Europese depositogarantie nog niet voor nu

De Duitse bondskanselier Merkel en minister van Financiën Olaf Scholz © reuters
Jef Poortmans
Jef Poortmans redacteur bij Trends

Sinds vorige week toont Duitsland iets meer genegenheid voor de plannen voor een Europees garantiefonds voor spaargeld, maar de Duitse minister van Financiën verbond er wel strenge voorwaarden aan.
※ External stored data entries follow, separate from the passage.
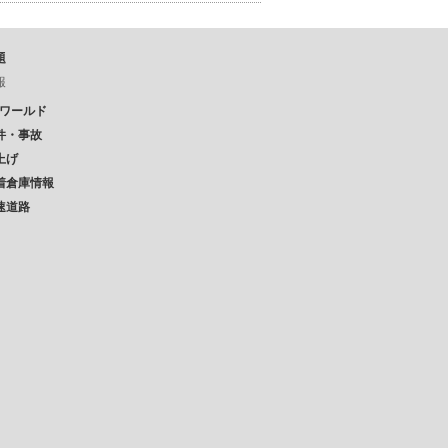
題
報
Pワールド
件・事故
上げ
着倉庫情報
速道路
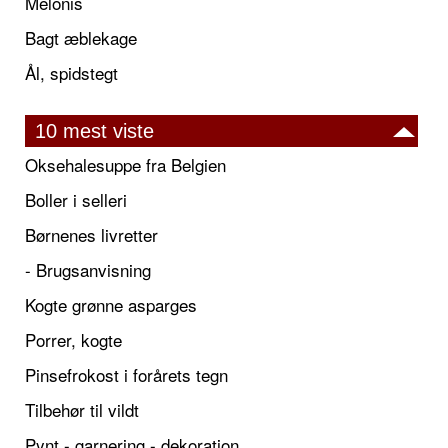
Melonis
Bagt æblekage
Ål, spidstegt
10 mest viste
Oksehalesuppe fra Belgien
Boller i selleri
Børnenes livretter
- Brugsanvisning
Kogte grønne asparges
Porrer, kogte
Pinsefrokost i forårets tegn
Tilbehør til vildt
Pynt - garnering - dekoration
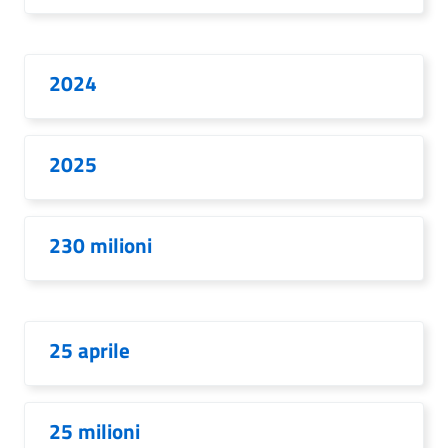
2024
2025
230 milioni
25 aprile
25 milioni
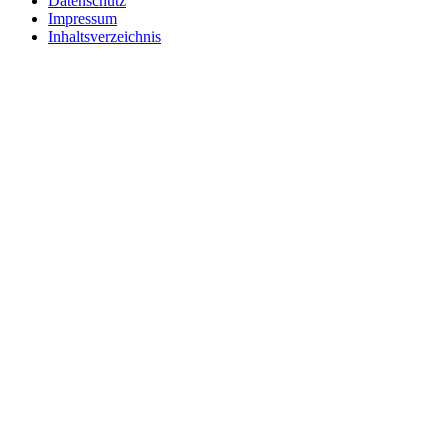
Datenschutz
Impressum
Inhaltsverzeichnis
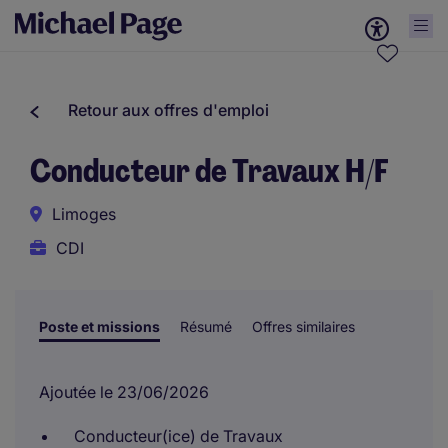
Retour aux offres d'emploi
Conducteur de Travaux H/F
Limoges
CDI
Poste et missions
Résumé
Offres similaires
Ajoutée le 23/06/2026
Conducteur(ice) de Travaux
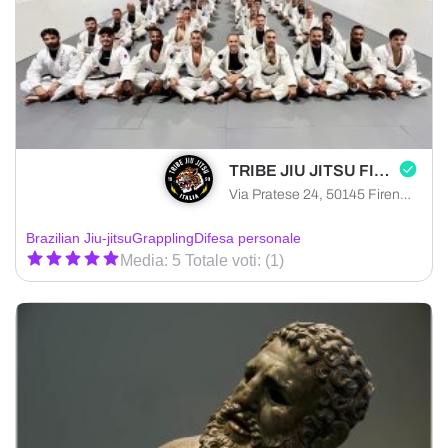
TRIBE JIU JITSU FIRENZE NORD
Via Pratese 24, 50145 Firenze città metropolitana di Firenze, Italia
Brazilian Jiu-jitsu
Grappling
Difesa personale
Media: 5 Totale voti: (1)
Eind vorige week was het financiële hoogmis aan het Schumanplein. Donderdag kwamen de ministers van Financiën van de eurozone samen in de Eurogroep. Vrijdag kwamen die van de 28 lidstaten bijeen in de Europese Raad van ministers, kortweg de Ecofin-Raad. Gezien de dames en heren elkaar slechts om de maand spreken, haspelden ze heel wat thema’s af in die twee dagen, gaande van publieke investeringen in onderzoek en ontwikkeling, vereenvoudigde btw-regels voor kmo’s, klimaatfinanciering en de Europese kapitaalmarktenunie.

Deur op een kier

Het belangrijkste nieuws kwam aan de vooravond van de Eurogroep, bij monde van de Duitse minister van Financiën Olaf Scholz. Voor het eerst sinds lang zet Duitsland de deur op een kier om op Europees niveau verder te onderhandelen over een Europees depositogarantiestelsel voor het spaargeld van Europeanen. Dat garantiesysteem is een cruciaal element om de Europese bankenunie verder af te krijgen. Sinds de crisis leven Europese spaarders, waarvan de Belgische de meest fervente exemplaren zijn, in de veronderstelling dat al hun spaarcenten tot 100.000 euro per rekening gegarandeerd zijn door de Europese overheden. In woord is dat het geval. Woorden kosten immers niets. Maar in daad ligt die geruststellende luchtspiegeling op Europees vlak al jaren op apegapen. Elke lidstaat heeft zijn eigen garantiestelsel en garantiefonds, maar de middelen daarin zijn vaak ontoereikend. Zo beschikt het Belgische garantiefonds over reserves van 3 miljard euro waar het aanspraak op kan maken in geval van nood. Ruim onvoldoende om in een systemische crisis de 270 miljard aan Belgisch spaargeld te dekken. Vandaar het idee voor een overkoepelend Europees stelsel en fonds waarmee de lidstaten hun risico’s bundelen en elkaar verzekeren.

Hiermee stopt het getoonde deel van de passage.